L'appoggio di Putin. Netanyahu: «Ci difenderemo da soli»

Sul fronte internazionale il presidente russo Vladimir Putin ha plaudito al presidente statunitense: «Donald ha ragione». «Non vediamo segnali di ritiro delle truppe americane, ma ammettiamo che questo è possibile, soprattutto dal momento che stiamo percorrendo la via di una soluzione politica» del conflitto con la creazione di un Comitato costituzionale e, in questo senso, «la presenza delle forze statunitensi non è necessaria». Intanto Erdogan ha incontrato il suo omologo iraniano Hassan Rohani ad Ankara. A centro dei colloqui, che erano stati organizzati prima dell'annuncio di Donald Trump di ritirare le truppe Usa dalla Siria, la questione siriana. Il premier israeliano Benjamin Netanyahu ha dichiarato invece che Israele saprà difendersi da sola. «Studieremo il loro calendario, i loro metodi operativi e le ricadute che ci riguardano ma, in ogni modo, sapremo come proteggere la sicurezza di Israele e come difenderci».
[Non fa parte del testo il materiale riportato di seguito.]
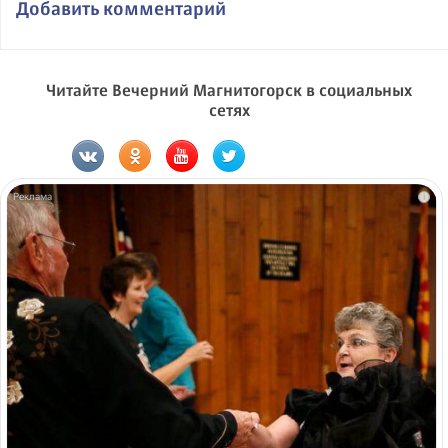
Добавить комментарий
Читайте Вечерний Магнитогорск в социальных
сетях
i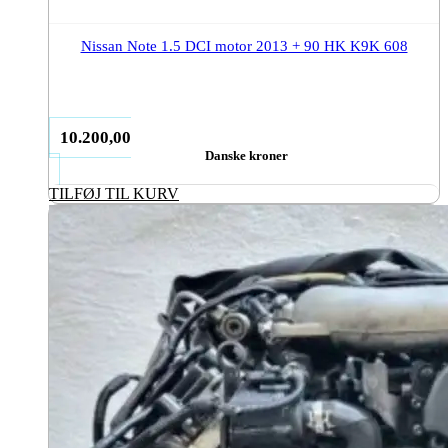
Nissan Note 1.5 DCI motor 2013 + 90 HK K9K 608
10.200,00
Danske kroner
TILFØJ TIL KURV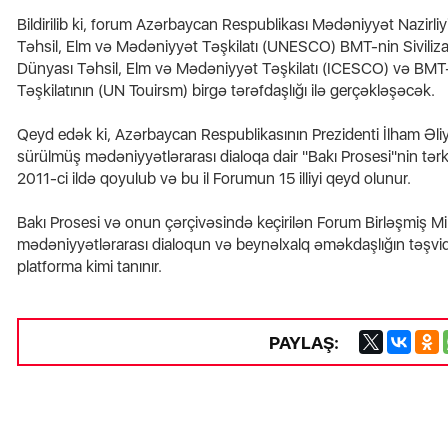
Bildirilib ki, forum Azərbaycan Respublikası Mədəniyyət Nazirliyi,
Təhsil, Elm və Mədəniyyət Təşkilatı (UNESCO) BMT-nin Siviliza
Dünyası Təhsil, Elm və Mədəniyyət Təşkilatı (ICESCO) və B
Təşkilatının (UN Touirsm) birgə tərəfdaşlığı ilə gerçəkləşəcək.
Qeyd edək ki, Azərbaycan Respublikasının Prezidenti İlham Əliye
sürülmüş mədəniyyətlərarası dialoqa dair "Bakı Prosesi"nin tər
2011-ci ildə qoyulub və bu il Forumun 15 illiyi qeyd olunur.
Bakı Prosesi və onun çərçivəsində keçirilən Forum Birləşmiş Mill
mədəniyyətlərarası dialoqun və beynəlxalq əməkdaşlığın təşviq
platforma kimi tanınır.
PAYLAŞ: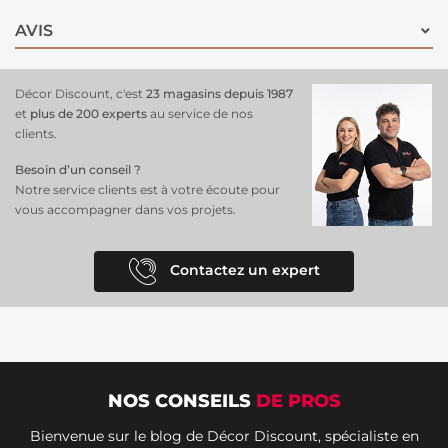
AVIS
Décor Discount, c'est
23 magasins depuis 1987
et
plus de 200 experts
au service de nos
clients.
Besoin d’un conseil ?
Notre service clients est à votre écoute pour
vous accompagner dans vos projets.
Contactez un expert
NOS CONSEILS
DE PROS
Bienvenue sur le blog de Décor Discount, spécialiste en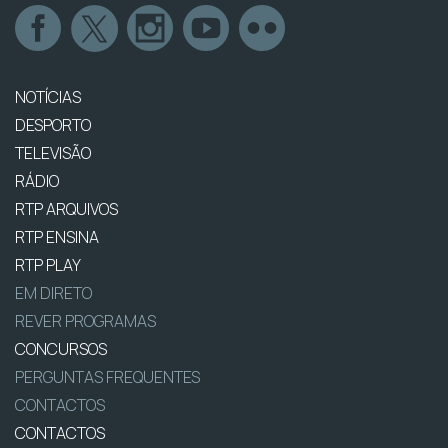
NOTÍCIAS
DESPORTO
TELEVISÃO
RÁDIO
RTP ARQUIVOS
RTP ENSINA
RTP PLAY
EM DIRETO
REVER PROGRAMAS
CONCURSOS
PERGUNTAS FREQUENTES
CONTACTOS
CONTACTOS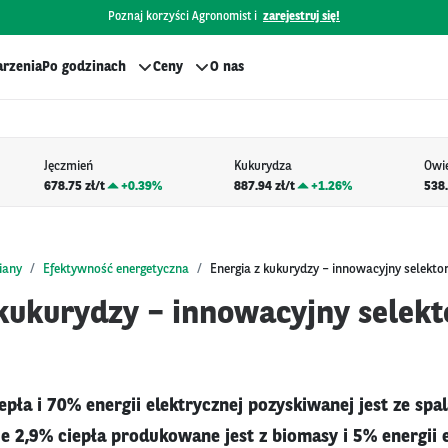
Poznaj korzyści Agronomist i
zarejestruj się!
rzenia
Po godzinach
Ceny
O nas
Jęczmień
Kukurydza
Owi
678.75 zł/t
+
0.39%
887.94 zł/t
+
1.26%
538.
iany
Efektywność energetyczna
Energia z kukurydzy – innowacyjny selektor
 kukurydzy – innowacyjny selekt
pła i 70% energii elektrycznej pozyskiwanej jest ze spal
e 2,9% ciepła produkowane jest z biomasy i 5% energii e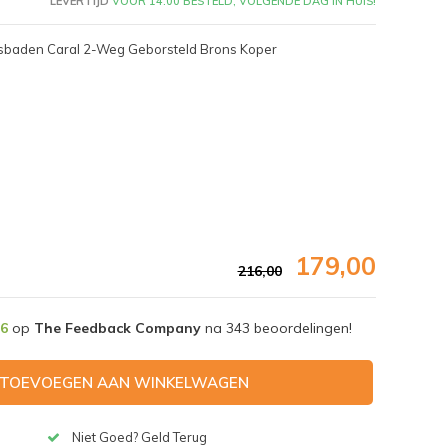
LEVERTIJD
VÓÓR 14:00 BESTELD, VOLGENDE DAG IN HUIS!
sbaden Caral 2-Weg Geborsteld Brons Koper
179,00
216,00
,6
op
The Feedback Company
na
343
beoordelingen!
Afbeelding vergroten
TOEVOEGEN AAN WINKELWAGEN
Niet Goed? Geld Terug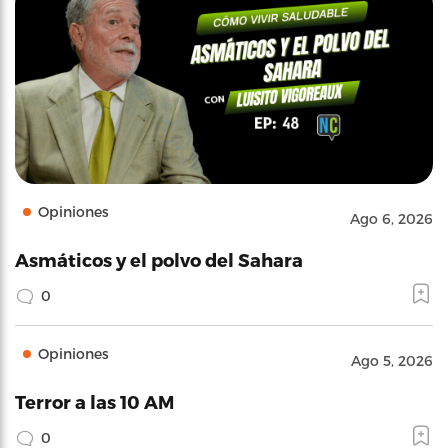
Opiniones
Ago 6, 2026
Asmáticos y el polvo del Sahara
0
Opiniones
Ago 5, 2026
Terror a las 10 AM
0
Germania e Francia resteranno

Il ritiro unilaterale delle truppe americane dalla Siria rischia di nuocere alla guerra contro l'Isis e di «mettere a repentaglio i successi già conseguiti» contro l'organizzazione jihadista, ha commentato invece la diplomazia tedesca. «Non siamo i soli a trovare sorprendente il netto cambiamento di politica della parte americana. L'Isis si è ritirato ma la minaccia non è finita», ha detto in un breve comunicato il ministro degli Esteri Heiko Maas il cui Paese partecipa alla coalizione internazionale impegnata contro i jihadisti in Siria. «Il rischio è che le conseguenze dei questa decisione nuocciano alla lotta contro l'Isis», ha aggiunto, sottolineando che il gruppo islamista è «sempre attivo nell'Est della Siria». «La guerra all'Isis si decide a lungo termine militarmente ma anche civilmente», secondo Maas, che propone «sicurezza e ordine politico» per stabilizzare la Siria. La Francia «resta» militarmente impegnata in Siria, ha fatto sapere infine la ministra degli Affari europei Nathalie Loiseau. «Per il momento, noi restiamo in Siria».